### HOW TO COMPLETE THIS TASK
Your task is to transcribe the material that follows, line by line and exactly.

*** THE RECORDS ***

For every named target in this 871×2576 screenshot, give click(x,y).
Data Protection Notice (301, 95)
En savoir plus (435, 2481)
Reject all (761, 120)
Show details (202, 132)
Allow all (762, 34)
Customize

*** End of THE RECORDS ***

### RESPONSE TO THE EXERCISE
For every named target in this 871×2576 screenshot, give click(x,y).
Data Protection Notice (301, 95)
En savoir plus (435, 2481)
Reject all (761, 120)
Show details (202, 132)
Allow all (762, 34)
Customize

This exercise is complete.